Faced with a monumental structure, its Central European air somewhat at odds with the immediate surroundings, I instantly knew it to be the right place. There could be no mistaking it. A quick look around me was all it took to bear out this impression. Straight ahead rose the twin towers of Westminster Abbey, gleaming white against the darkening sky. Further back, directly opposite the Central Hall, the ghostly shape of St Margaret’s Church gave way to Big Ben’s brightly lit outline, partly obscured by a concrete monstrosity. With only a passing glance at the words inscribed in bold letters above the imposing entrance, I pushed the heavy doors open and walked straight into the METHODIST CENTRAL HALL.
‘Where are we?’ I asked the invigilator at the reception, realising as I said this that my presence there at nightfall must strike him as a little peculiar. I barely listened to his answer as I struggled to come up with a reason for my impromptu visit.
‘Feel free to look around,’ he suggested at last after I mumbled something about a political gathering in support of the Liverpool dockers. ‘The Great Hall is that way.’ He motioned me towards the stairs with an encouraging gesture.
Even the staircase had a familiar air. Something about its shape added to the opulence of the place. It would have made a change from the dingy, garishly lit rooms near the Gare de l’Est, the party headquarters in Paris. Slowly I wound my way up the stairs running my fingers along the smooth brass balustrade, guided by the broken sounds of organ practice emanating from the square domed space above. Memories flooded back as I sat there in one of the empty seats and contemplated the spot where I would have been sitting more than a decade ago, listening to working-class mantra as sexy young photographers busied themselves taking snapshots of us, and casting occasional glances over my shoulder to where he would have been sitting, a few rows back in the centre of the assembly hall.

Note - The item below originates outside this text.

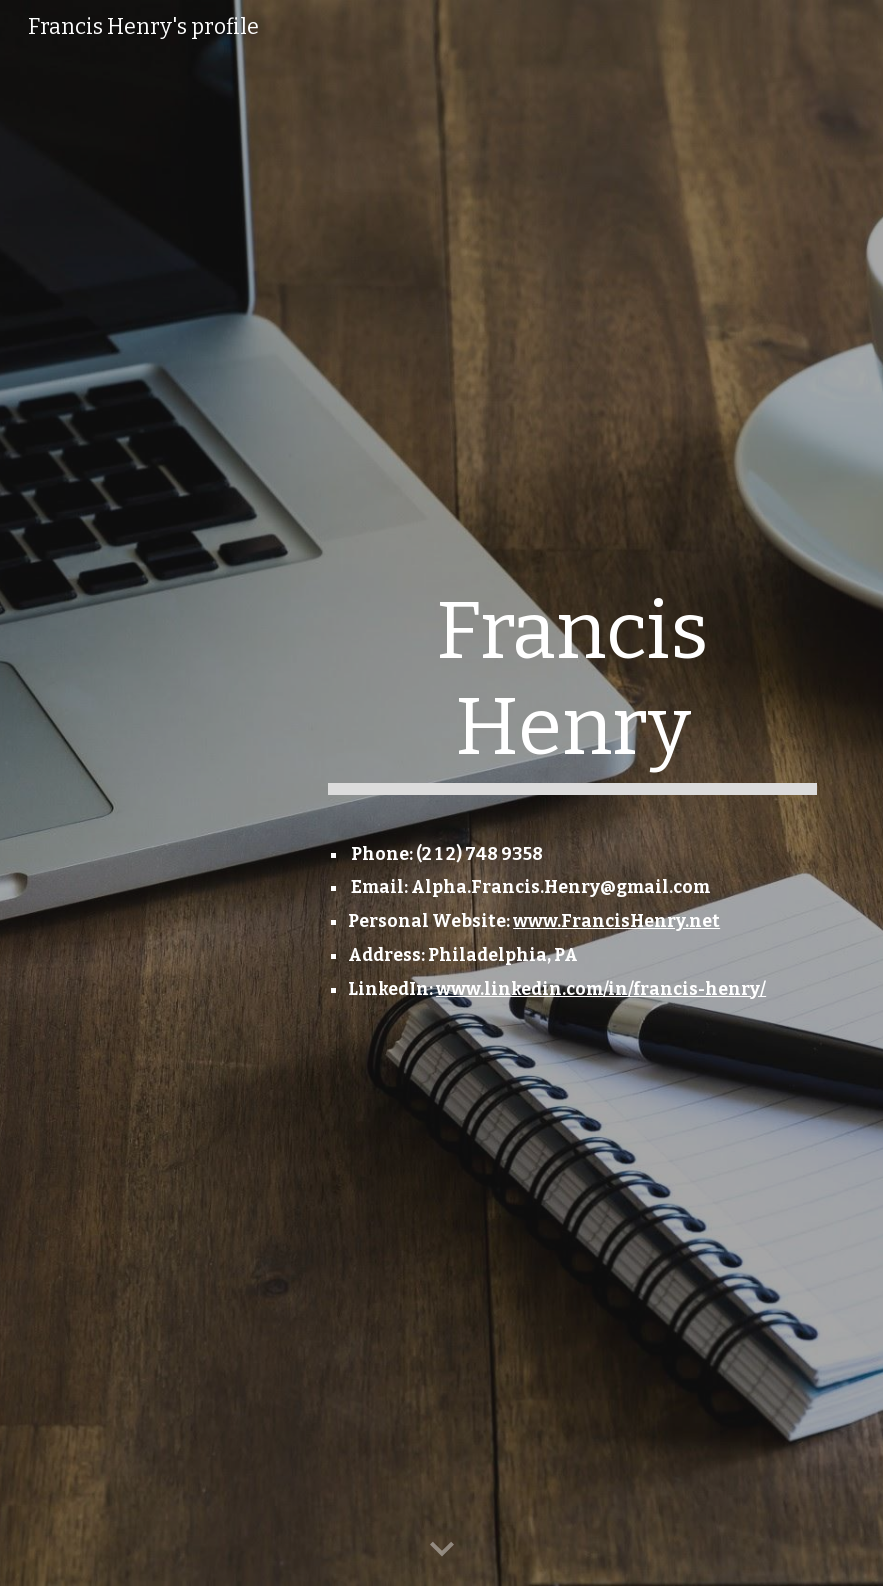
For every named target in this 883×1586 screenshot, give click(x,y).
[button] (442, 1550)
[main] (572, 698)
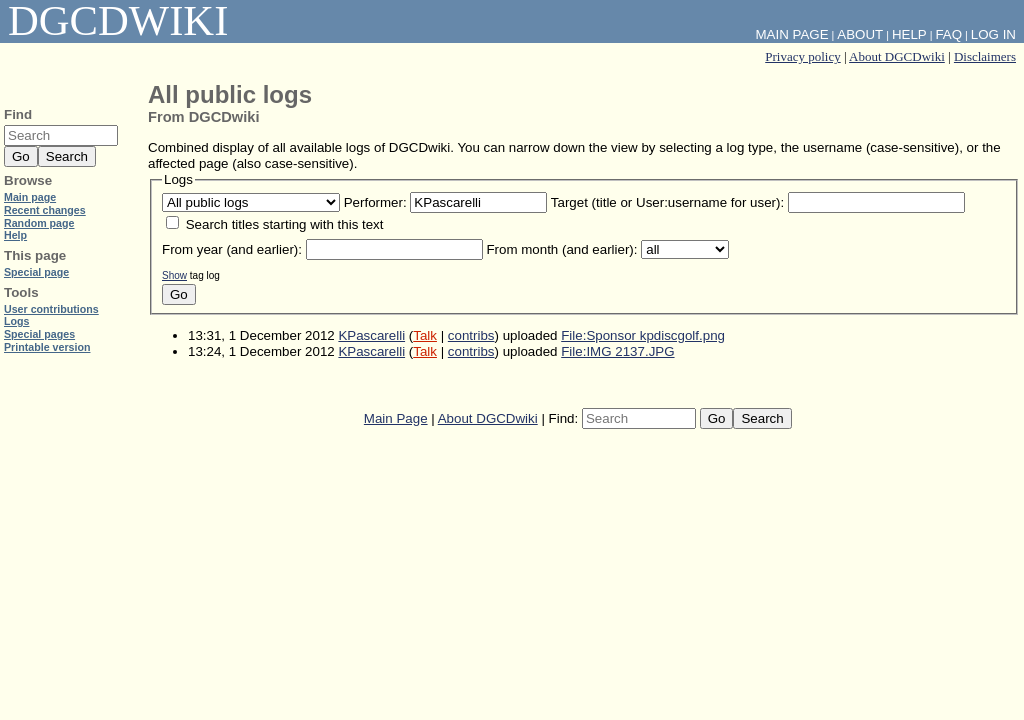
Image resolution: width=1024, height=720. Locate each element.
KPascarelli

I was then in the final throes of my love affair with a Trotskyist, from whose sway I only managed to extricate myself by moving to England for good, severing all ties with him and the political movement he embodied, roughly nine months after the eventful gathering at the Methodist Central Hall. Come mid-October, I was crossing the Channel again, this time on the Eurostar: the opening gambit in a series of trans-Channel crossings that for a while were to become my way of life.